Н. Оцуп в своем Дневнике высказал несколько парадоксальных, но интересных мыслей об искусстве, мешающем деятельному преображению жизни.

В свое время в русской провинции, как только замечалось, что беседа за столом становится бессодержательной и грозит совершенно иссякнуть, выдвигалась боевая тема: «кто выше — Пушкин или Лермонтов?» Эта тема обсуждается всесторонне в «Числах». Г. Адамович, как футуристы четверть века тому назад, силится сбросить Пушкина «с парохода современности». Как одряхлели за это время «сбрасыватели» и как стар, потрепан и бесконечно всем надоел этот самый «пароход современности». У футуристов, по крайней мере, был темперамент, молодая бесшабашная напористость. Адамович же томно и расслабленно повторяет давно выветрившиеся фразы, пытаясь обновить их стилистическими вывертами и многозначительными ударениями на разных мелочах. Как всегда, утверждения этого писателя зыбки, двойственны, переполнены собственными недоумениями и сомнениями, обеспеченными путями отступления. «Бездн у Пушкина нет и в помине», «из ничего, из темной ночи, из екатерининского тусклого рассвета, из державинской мощи и варварства вдруг каким-то чудом это неслыханное утонченное совершенство», у Пушкина «безнадежное стремление удержать игрушечно-стройную Россию, которая уже по всем швам расползалась» и тому подобные утверждения приводятся безо всяких доводов в стиле чисто декларативном. Между тем, сколько специфически русского провинциализма в этом оперировании «безднами» как мерилом значительности. «Если ты Прометей, то где же твои коршуны», писали в свое время курсистки Толстому, который тоже числился неблагополучным по «безднам». А в какую пошлость выродились эти «бездны» в предвоенные годы! Даже Вербицкая украшала ими своих героев. Старо и безнадежно опровергнуто исследователями прежнее представление о якобы совершенно внезапном и неподготовленном появлении Пушкина в русской литературе. Еще менее законно переносить современные апокалипсические настроения в оценку пушкинских дней.

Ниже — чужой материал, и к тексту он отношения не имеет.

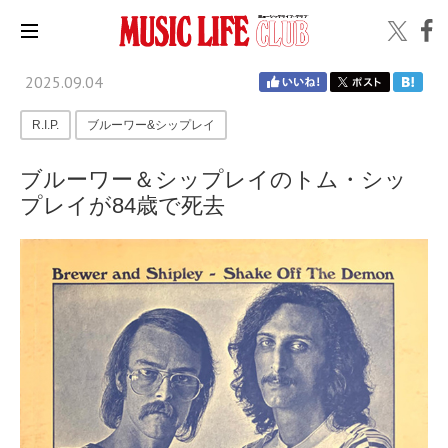
2025.09.04
R.I.P.
ブルーワー&シップレイ
ブルーワー＆シップレイのトム・シッ
プレイが84歳で死去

Многочисленные стихи, помещенные в этой книге «Чисел», тусклы и прозаичны. Приятно выделяется коротенькое очень музыкальное и прозрачное стихотворение Р. Блох. Талантливая М. Цветаева, к сожалению, все больше увлекается занятными рифмованными крестословицами. «Как вступлю в тебя, брак, раз меж мною и мною ж — что? Да нос на тени, соглядатай известный — (свой же) все что бы ничто? Да все, если нечто». Правда, здесь автор посильно приходит на помощь разгадывающему, помещая в скобках пояснение, кому именно принадлежит упоминаемый нос («свой же»), но этого совершенно недостаточно.

Превосходно написана статья Г. Федотова о Виргилии. Очень хороши отдельные обзоры. Внешне книга прекрасно издана и радует глаз.